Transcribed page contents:
########
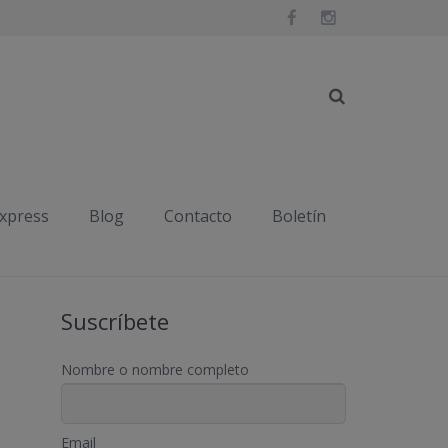
Inicio
Publicaciones etiquetadas "sana"
express
Blog
Contacto
Boletín
Suscríbete
Nombre o nombre completo
Email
########
→ **Task description**: All records above are to be printed exactly, minus the pictures they contain.

→ **Exercise answer**:
Inicio
Publicaciones etiquetadas "sana"
express
Blog
Contacto
Boletín
Suscríbete
Nombre o nombre completo
Email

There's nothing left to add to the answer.